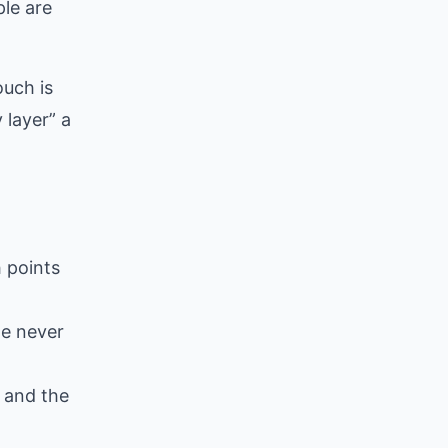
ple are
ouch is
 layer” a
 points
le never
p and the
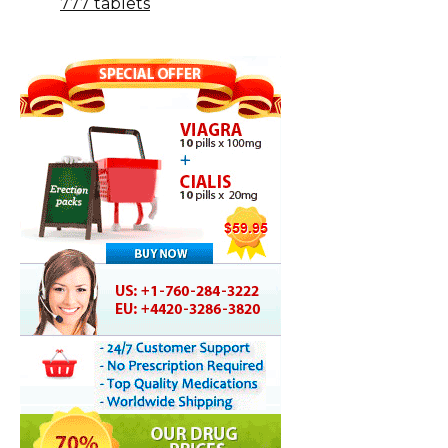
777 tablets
· · · ·
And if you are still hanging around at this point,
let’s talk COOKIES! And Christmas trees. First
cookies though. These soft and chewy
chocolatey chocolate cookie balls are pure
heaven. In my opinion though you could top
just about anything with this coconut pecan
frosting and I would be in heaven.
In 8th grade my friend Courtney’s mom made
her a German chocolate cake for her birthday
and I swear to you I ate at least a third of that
· · · ·
TASK PROMPT =>
Every line above with the word "heaven" belongs in the answer, copied as written.

SOLUTION FOR THIS TASK =>
heaven. In my opinion though you could top
frosting and I would be in heaven.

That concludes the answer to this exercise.